Catharina había salido de visita aquella tarde, de modo que no pude pedirle las joyas. En cualquier caso me asustaba hacerlo. Así que me dirigí al Cuarto de la Crucifixión, donde estaba María Thins, quien abrió el joyero y me entregó el collar y los pendientes. Luego saqué la pelliza del armario de la Sala Grande, la sacudí y la doblé cuidadosamente sobre el brazo. Era la primera vez que sentía su tacto. Hundí la nariz en la piel, y era muy suave, como la de un conejito.
Cuando recorría el pasillo hacia las escaleras, me asaltó el deseo de huir llevándome aquellas riquezas. Podía ir a la estrella en medio de la Plaza del Mercado, elegir una dirección y no volver más.
Pero en lugar de ello volví junto a la mujer de Van Ruijven y la ayudé a ponerse la pelliza. Le quedaba como sí fuera una segunda piel. Después de ponerse los pendientes, se colocó el collar alrededor del cuello. Yo sujeté las cintas para atárselo, pero en ese momento él dijo:
– No te pongas el collar. Déjalo sobre la mesa.

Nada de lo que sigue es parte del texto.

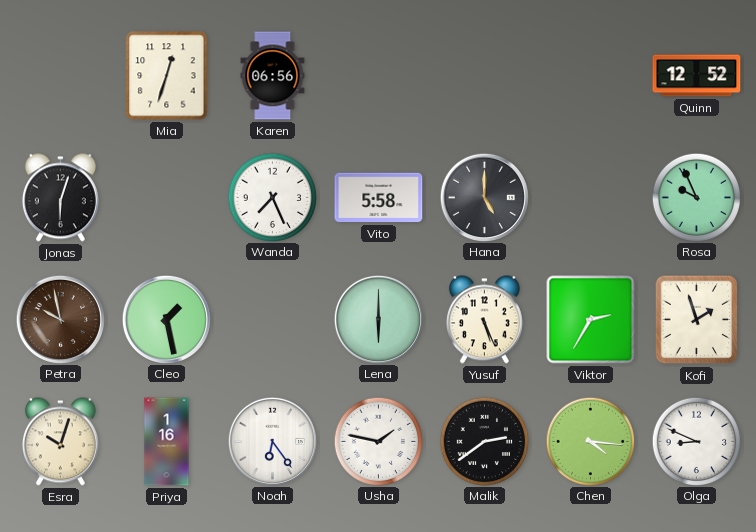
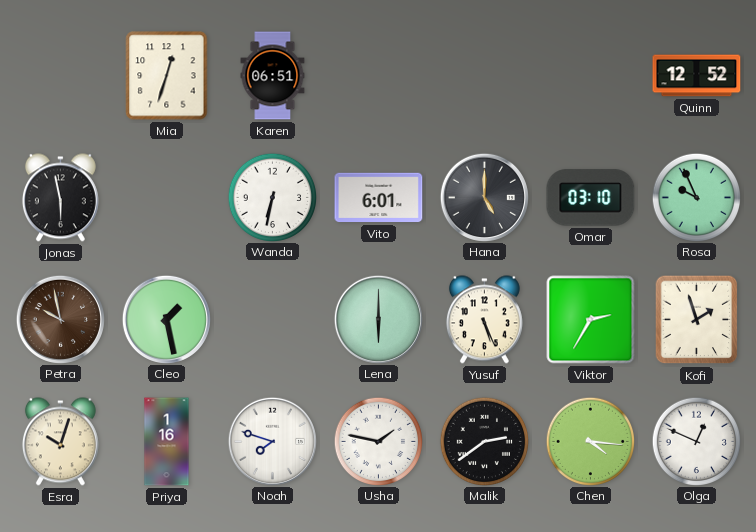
Karen: 06:56 -> 06:51
Jonas: 6:03 -> 5:58
Wanda: 7:26 -> 6:32
Vito: 5:58 -> 6:01
Omar: none -> 03:10
Noah: 6:24 -> 7:48
Olga: 8:49 -> 12:49
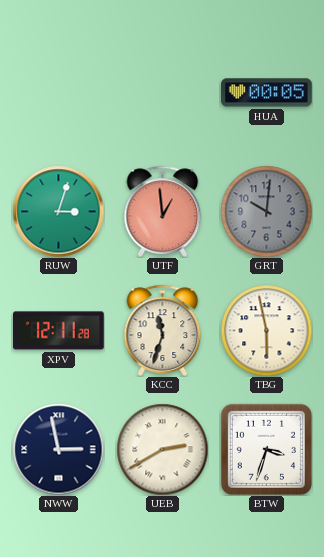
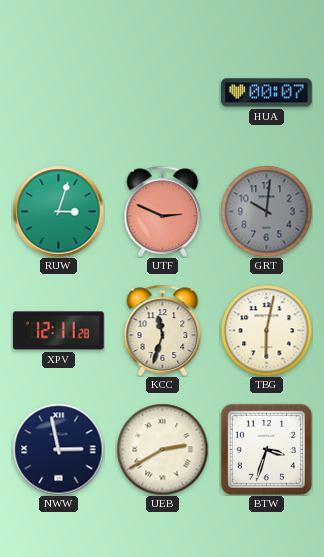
HUA: 00:05 -> 00:07
UTF: 12:59 -> 2:49
TBG: 5:58 -> 6:02
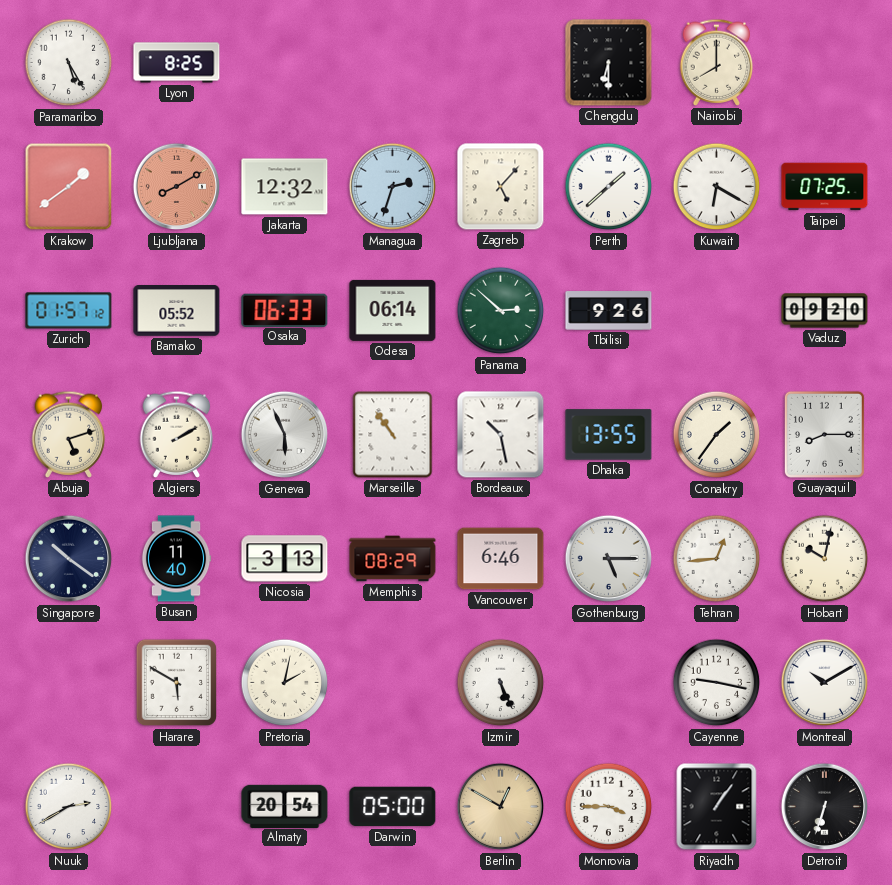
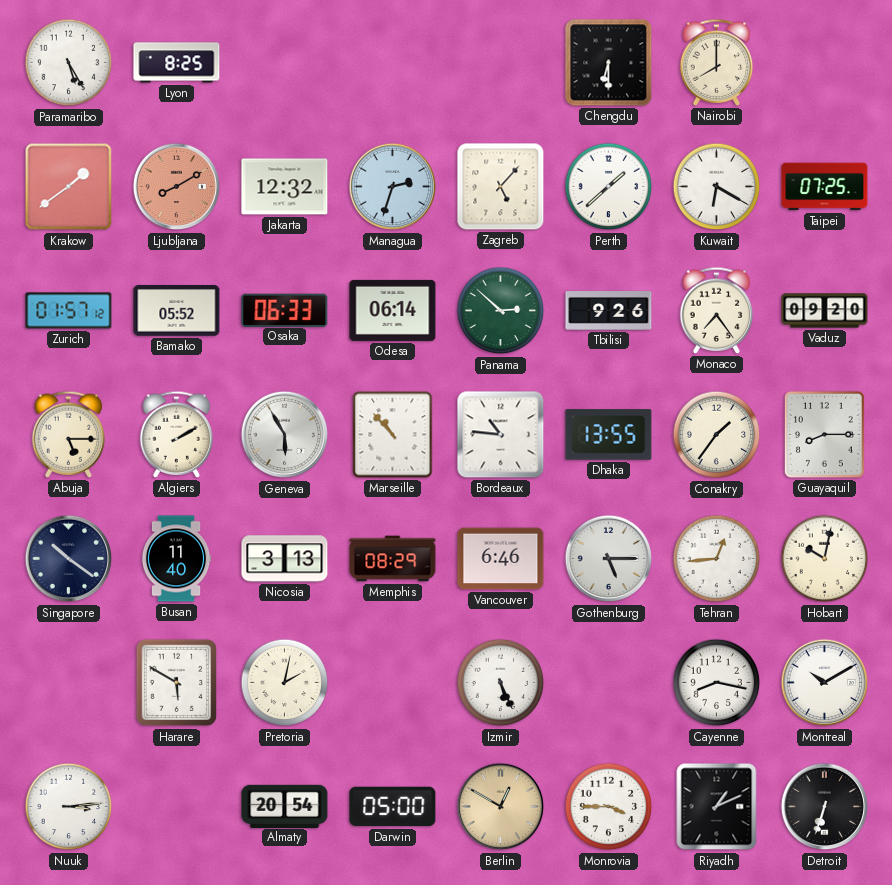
Monaco: none -> 7:24
Abuja: 5:12 -> 5:15
Geneva: 5:56 -> 5:55
Marseille: 10:54 -> 10:53
Bordeaux: 10:28 -> 10:46
Cayenne: 9:17 -> 8:17
Nuuk: 2:40 -> 3:14
Riyadh: 1:06 -> 1:11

Ella se volvió a sentar. Él se sentó también en su silla y la estudió. A ella no parecía importarlemiraba al vacío, sin ver, como había intentado él que hiciera yo.
– Mírame -le dijo.
Ella lo miró. Tenía unos grandes ojos oscuros, casi negros. Él cubrió la mesa con un tapete, luego lo cambió por el paño azul. Dispuso las perlas formando una línea sobre la mesa, luego en un montón, luego otra vez en línea. Le pidió a ella que se pusiera de pie, que se sentara, que se echara hacia atrás, después hacia adelante.
Pensé que se había olvidado de que yo estaba observándolo desde un rincón, hasta que me dijo:
– Griet, ve a buscar la brocha de empolvarse de Catharina.